Zitrone
Name: Citrus limon, Zitrone, Limone
Botanische Familie: Rutaceae (Rautengewächse)
Beschreibung: Zitronen wachsen in viel Licht und Wärme an Sträuchern oder kleinen, 5-10 m hohen Bäumen. Eine Besonderheit: Der Baum trägt vier Vegetationsstufen gleichzeitig: Blüten, Knospen und Früchte in unterschiedlichen Entwicklungsstadien. So kann mehrmals jährlich geerntet werden. Die gelben länglichen Früchte sind rundlich und weisen vorne eine spitzere Form auf. Die Schale ist grobporig und glatt-glänzend und grenzt das saftige Fruchtfleisch nach außen ab. Trotz Licht und Wärme während Wachstum und Reife entwickelt sich im Inneren der Frucht keine Süße. In acht bis zehn kleinen Kammern lagert die Zitrone ihren Saft ein, der rund 90 Prozent der gesamten Frucht ausmacht. Botanisch betrachtet sind die Saftschläuche vergleichbar mit Dornen. Allerdings wachsen sie nicht nach außen, sondern richten sich nach innen, zur Mitte der Zitrone hin. Es ist das Prinzip der Zitrone ihre Kräfte zentripetal auszurichten.
Heimat: Ursprünglich Vorderasien, wird mittlerweise auch im Mittelmeerraum und in subtropischen Gebieten weltweit angebaut.
**Inhaltsstoffe+*: Vitamin C, Zitronensäure, ätherisches Öl, Pektin
Wirkung: Zitronensaft wirkt adstringierend, grenzbildend, desinfizierend, beugt durch den hohen Vitamin C-Gehalt Erkältungen vor und unterstützt das Immunsystem.
Für die Nutzung der therapeutischen Eigenschaften der Heilpflanze Zitrone ist dies hervorragend.
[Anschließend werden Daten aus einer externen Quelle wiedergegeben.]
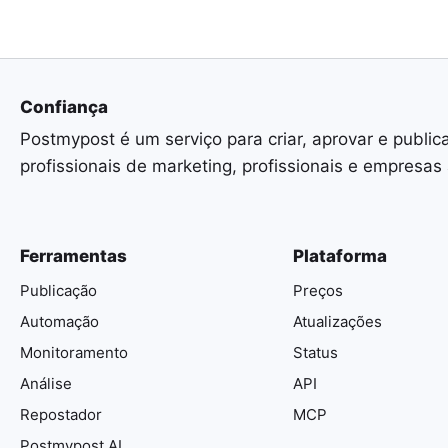
Confiança
Postmypost é um serviço para criar, aprovar e public
profissionais de marketing, profissionais e empresas
Ferramentas
Plataforma
Publicação
Preços
Automação
Atualizações
Monitoramento
Status
Análise
API
Repostador
MCP
Postmypost AI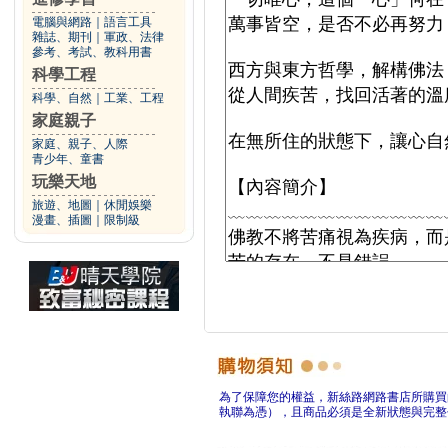
電腦與網路
｜
語言工具
雜誌、期刊
｜
軍政、法律
參考、考試、教科用書
科學工程
科學、自然
｜
工業、工程
家庭親子
家庭、親子、人際
青少年、童書
玩樂天地
旅遊、地圖
｜
休閒娛樂
漫畫、插圖
｜
限制級
為了保障您的權益，新絲路網路書店所購買
執聯為憑），且商品必須是全新狀態與完整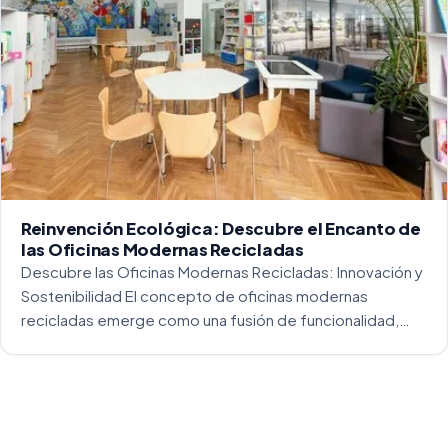
Reinvención Ecológica: Descubre el Encanto de
las Oficinas Modernas Recicladas
Descubre las Oficinas Modernas Recicladas: Innovación y
Sostenibilidad El concepto de oficinas modernas
recicladas emerge como una fusión de funcionalidad,
creatividad y responsabilidad medioambiental. Al
repensar los espacios de trabajo, los arquitectos y
diseñadores están asumiendo un enfoque […]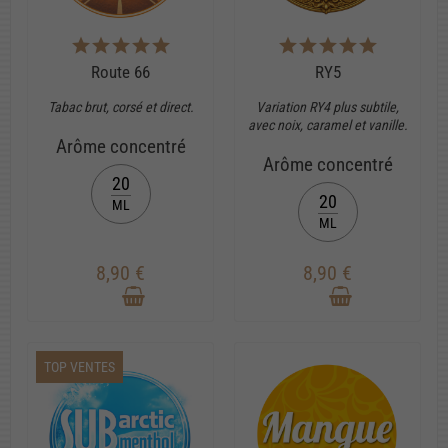
Route 66
RY5
Tabac brut, corsé et direct.
Variation RY4 plus subtile,
avec noix, caramel et vanille.
Arôme concentré
Arôme concentré
20
20
ML
ML
8,90 €
8,90 €
TOP VENTES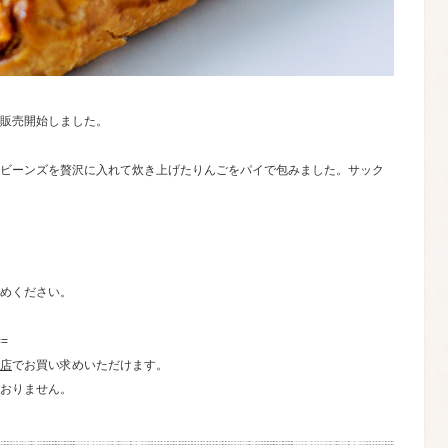
販売開始しました。
ビーンズを贅沢に入れて炊き上げたりんごをパイで包みました。サック
めください。
==
店
でお買い求めいただけます。
おりません。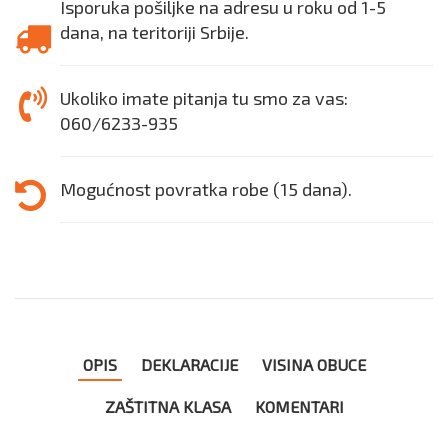
Isporuka pošiljke na adresu u roku od 1-5
dana, na teritoriji Srbije.
Ukoliko imate pitanja tu smo za vas:
060/6233-935
Mogućnost povratka robe (15 dana).
OPIS
DEKLARACIJE
VISINA OBUCE
ZAŠTITNA KLASA
KOMENTARI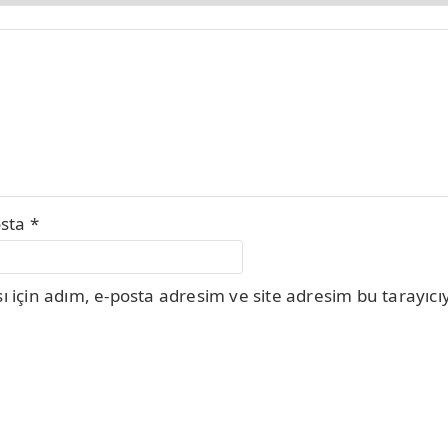
osta
*
için adım, e-posta adresim ve site adresim bu tarayıcıy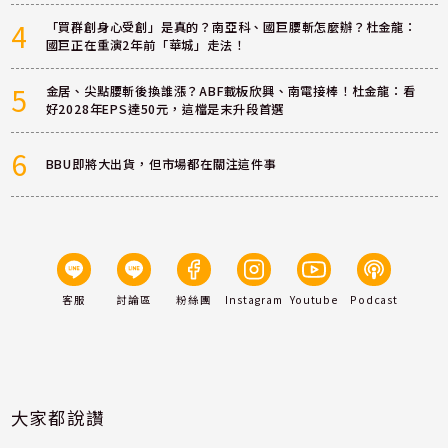
4
「買群創身心受創」是真的？南亞科、國巨腰斬怎麼辦？杜金龍：
國巨正在重演2年前「華城」走法！
5
金居、尖點腰斬後換誰漲？ABF載板欣興、南電接棒！杜金龍：看
好2028年EPS達50元，這檔是末升段首選
6
BBU即將大出貨，但市場都在關注這件事
客服
討論區
粉絲團
Instagram
Youtube
Podcast
大家都說讚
Denn die zusammenziehende Wirkung von Zitronensäure und der nach innen gerichtete, abgegrenzte Fruchtaufbau helfen überschießende Reaktionen des Flüssigkeitsorganismus, wie etwa beim Heuschnupfen, zu regulieren. Die adstringierende Wirkung hilft die vermehrte Sekretion der Nasenschleimhaut wieder auf ein normales Maß zurückzuführen. Zitrone gehört trotz Säure zu den basenbildenden Lebensmitteln.
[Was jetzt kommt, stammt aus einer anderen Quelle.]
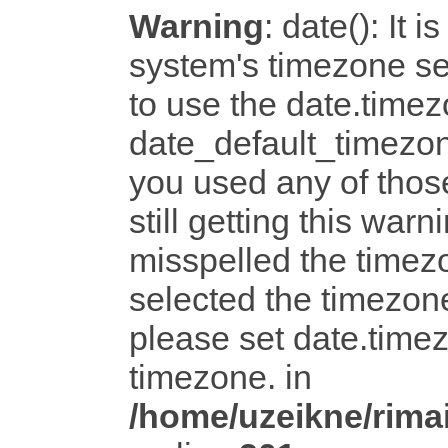
Warning
: date(): It i
system's timezone set
to use the date.timez
date_default_timezon
you used any of tho
still getting this warn
misspelled the timezo
selected the timezone
please set date.timez
timezone. in
/home/uzeikne/rimai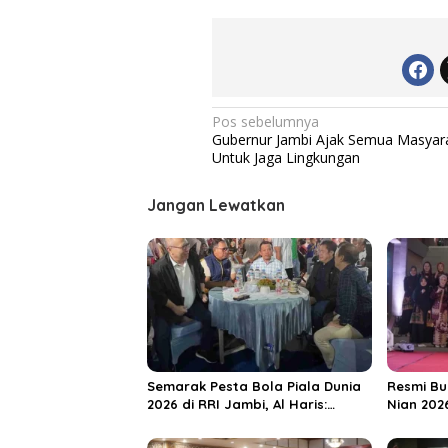
N
Pos sebelumnya
Gubernur Jambi Ajak Semua Masyar
a
Untuk Jaga Lingkungan
v
i
Jangan Lewatkan
g
a
s
i
p
o
Semarak Pesta Bola Piala Dunia
Resmi Bu
s
2026 di RRI Jambi, Al Haris:
Nian 202
Momentum Dongkrak Ekonomi
Dorong S
Rakyat
Destinas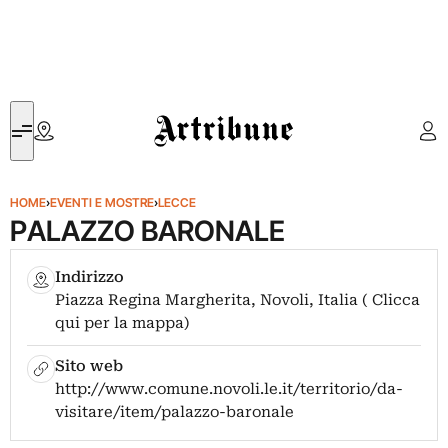
Artribune
HOME
›
EVENTI E MOSTRE
›
LECCE
PALAZZO BARONALE
Indirizzo
Piazza Regina Margherita, Novoli, Italia ( Clicca
qui per la mappa)
Sito web
http://www.comune.novoli.le.it/territorio/da-
visitare/item/palazzo-baronale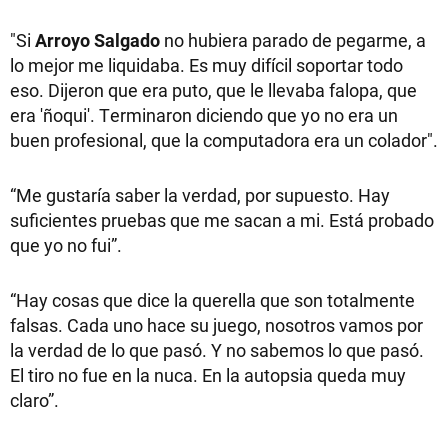
"Si
Arroyo Salgado
no hubiera parado de pegarme, a
lo mejor me liquidaba. Es muy difícil soportar todo
eso. Dijeron que era puto, que le llevaba falopa, que
era 'ñoqui'. Terminaron diciendo que yo no era un
buen profesional, que la computadora era un colador".
“Me gustaría saber la verdad, por supuesto. Hay
suficientes pruebas que me sacan a mi. Está probado
que yo no fui”.
“Hay cosas que dice la querella que son totalmente
falsas. Cada uno hace su juego, nosotros vamos por
la verdad de lo que pasó. Y no sabemos lo que pasó.
El tiro no fue en la nuca. En la autopsia queda muy
claro”.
Historisches: Die Zitrone wird seit etwa 700 n. Chr. in kultivierter Form angebaut und bereits um 500 v. Chr. von Konfuzius erwähnt. Sie stammt ursprünglich aus Vorderasien.
Volksmedizinische Indikationen: Der Zitronensaft soll Konzentration und geistige Leistungsfähigkeit steigern, bei Schnittwunden blutstillend, desinfizierend und entzündungshemmend wirken. Zitronensaft wird bei Erkältungen, Halsschmerzen und Rheuma eingesetzt und soll das Immunsystem unterstützen. Dem Duft des ätherischen Zitronenschalenöls sagt man die stimmungsaufhellende Eigenschaften nach.
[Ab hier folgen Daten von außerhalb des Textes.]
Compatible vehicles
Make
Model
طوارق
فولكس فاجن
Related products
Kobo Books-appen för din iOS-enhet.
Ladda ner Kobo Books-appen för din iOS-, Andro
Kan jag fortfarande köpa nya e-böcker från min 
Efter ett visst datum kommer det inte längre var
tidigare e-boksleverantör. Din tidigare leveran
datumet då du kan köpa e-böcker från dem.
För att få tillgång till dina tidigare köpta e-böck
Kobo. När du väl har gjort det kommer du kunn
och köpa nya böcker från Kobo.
Die Zitrone bei Weleda: Weleda verwendet ausschließlich besonders gehaltvolle und lebenskräftige Früchte aus biologisch-dynamischem Anbau mit hohen Säuregraden. Sie tragen klangvolle Namen wie Zagara bianca, Lunario oder Feminello Santa Teresa. Extrakte aus der Zitrone finden beispielsweise in Arzneimitteln für die Behandlung der Heuschnupfenallergie Verwendung.